* [Assigned task] Transcribe each entry in full, and leave the images out.

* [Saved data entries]
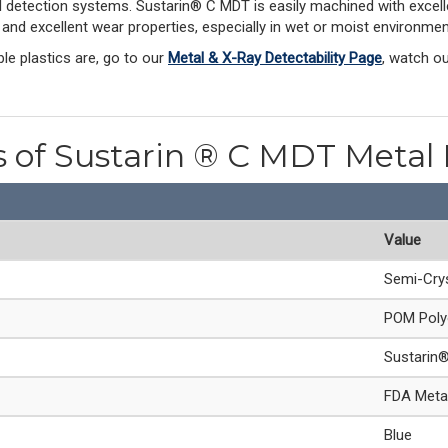
al detection systems. Sustarin® C MDT is easily machined with excelle
n and excellent wear properties, especially in wet or moist environmen
le plastics are, go to our
Metal & X-Ray Detectability Page
, watch o
s of Sustarin ® C MDT Metal
Value
Semi-Crys
POM Poly
Sustarin
FDA Metal
Blue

* [Problem solution]
al detection systems. Sustarin® C MDT is easily machined with excelle
n and excellent wear properties, especially in wet or moist environmen
le plastics are, go to our
Metal & X-Ray Detectability Page
, watch o
s of Sustarin ® C MDT Metal
Value
Semi-Crys
POM Poly
Sustarin
FDA Metal
Blue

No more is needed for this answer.